Exhibit C: The romance of the Atlanta Hawks. So close to being the new Warriors, they instead were crushed flat and then backed over repeatedly by Boston in Game 7 Sunday, thereby undoing at least part of what made them so charming, let alone riveting. We're now not sure what they are, and as much as you want to believe that they are on the come, the size of their losses and the 45 defeats make you wonder in ways you didn't wonder about with the Warriors.
Exhibit D: The Washington Wizards. In a word, feh. It two words, neck beard. Don't talk it until you can walk it, kids.
Exhibit E: Tracy McGrady. Didn't even notice him, let alone the team he plays on. Maybe if Yao Ming had been healthy, but ... oh, but nothing. No buyers here.
What the NBA still has is its marquee names, its fantasy Celtics-Lakers final (although anything would be at least decently appealing), and, well, Barkley. The league is transitioning from old stars to new, and while rebirth is always fascinating, the old growth has not yet been cleared out, making this a playoff season of goodbyes first, and goodbyes often tend to suck.
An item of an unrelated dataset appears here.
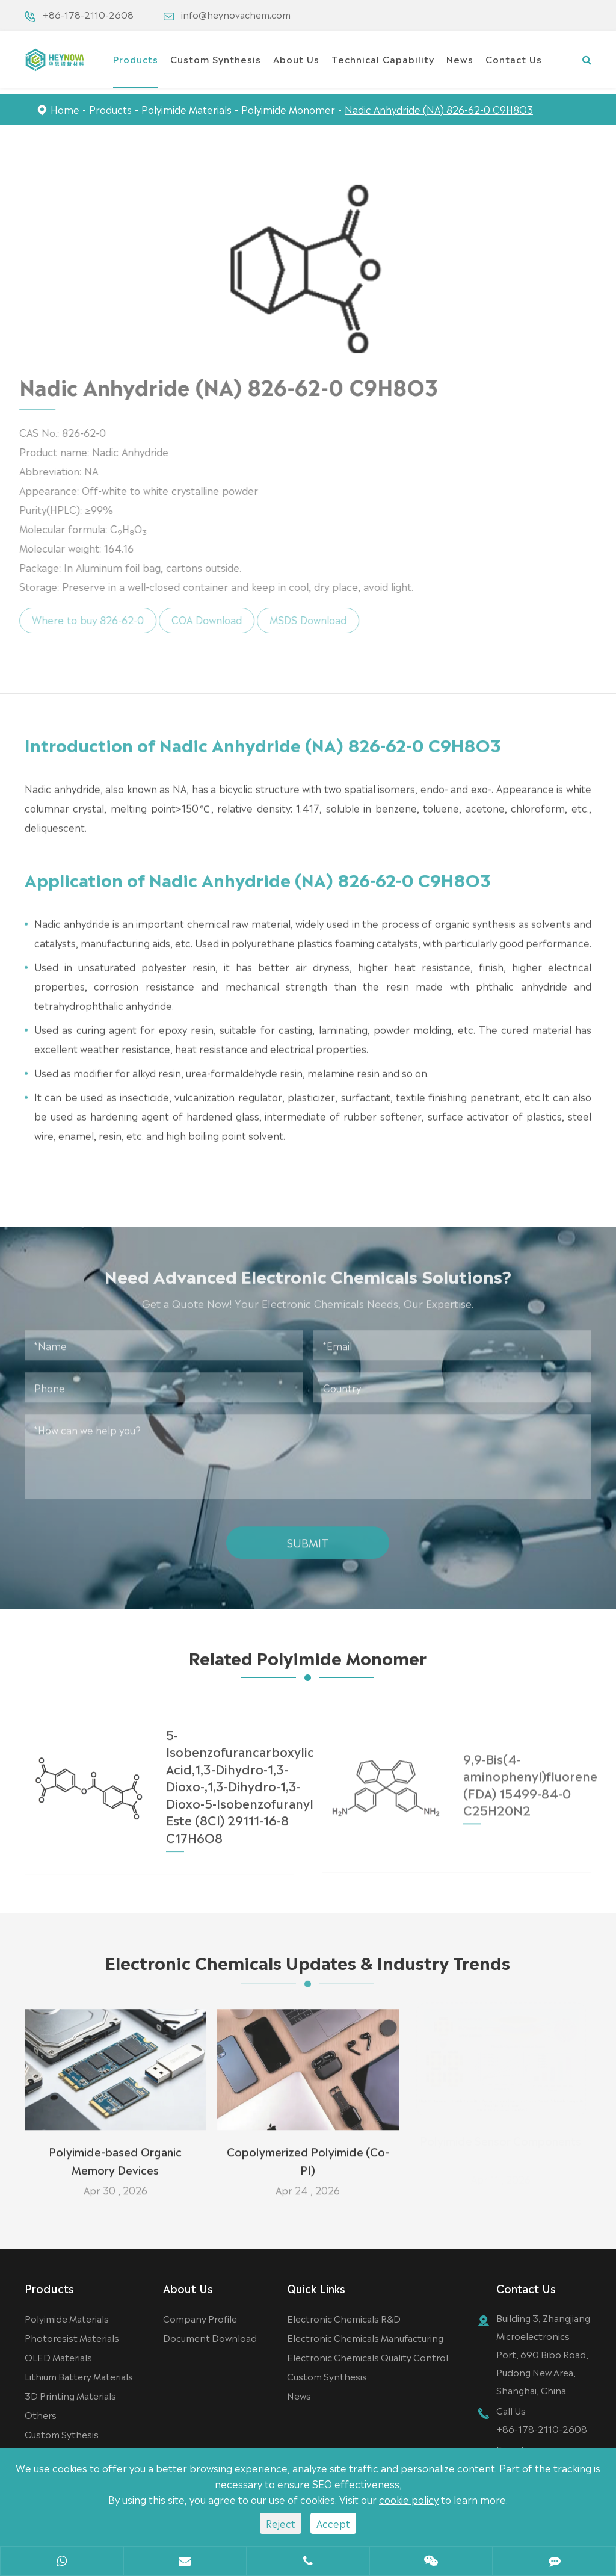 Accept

The NHL, on the other hand, got a four-overtime game in Dallas on Sunday night, and four overtimes by definition have a mutant beauty that validates it even if the hockey itself is a bit sterile.
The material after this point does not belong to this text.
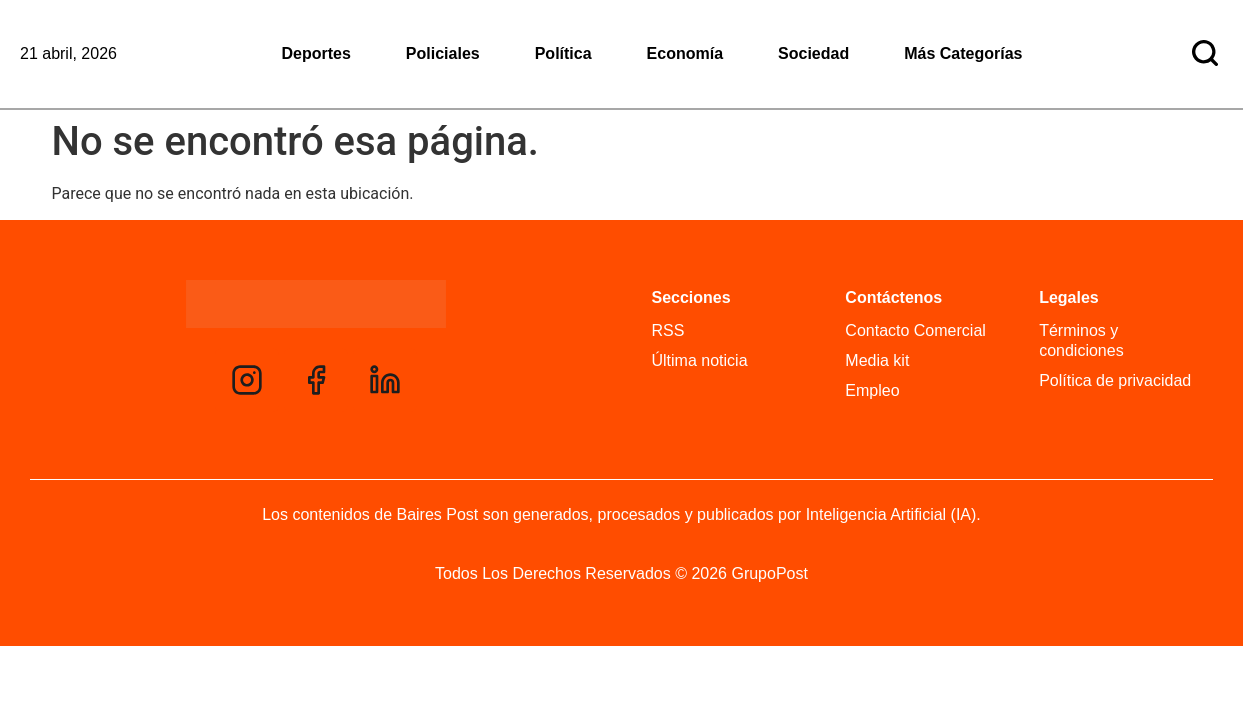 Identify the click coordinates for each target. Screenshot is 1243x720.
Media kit (877, 360)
It also has two longshots in Dallas and Philadelphia (the NBA went essentially according to Hoyle), it has a delightfully elegant old-school team in Detroit and the hot new thing in Pittsburgh still in play. That would be the NHL's Celtics-Lakers, if you're looking for a parallel, and might even be enough to hook a casual fan or six.
And while it doesn't have a Canadian team still alive for the first time in five years, their dollar still makes ours like a place mat, and they still will have plenty of fun making pointed and bitter light of their teams anyway for their obvious lack of patriotism, dignity and pride. You think your team has haters? Be a Toronto Maple Leaf and find out how an entire nation is sickened by your very presence.
In other words, the NHL will take its annual ratings beating, but it has as much to offer potentially as the NBA in terms of story lines that don't make you spit on the dog. Then again, at least the NBA got its tragidramas out of the way quickly, and that acknowledgement alone suggests that it can fix what has been a pretty pedestrian beginning.
But a three- or four-overtime game wouldn't kill them either.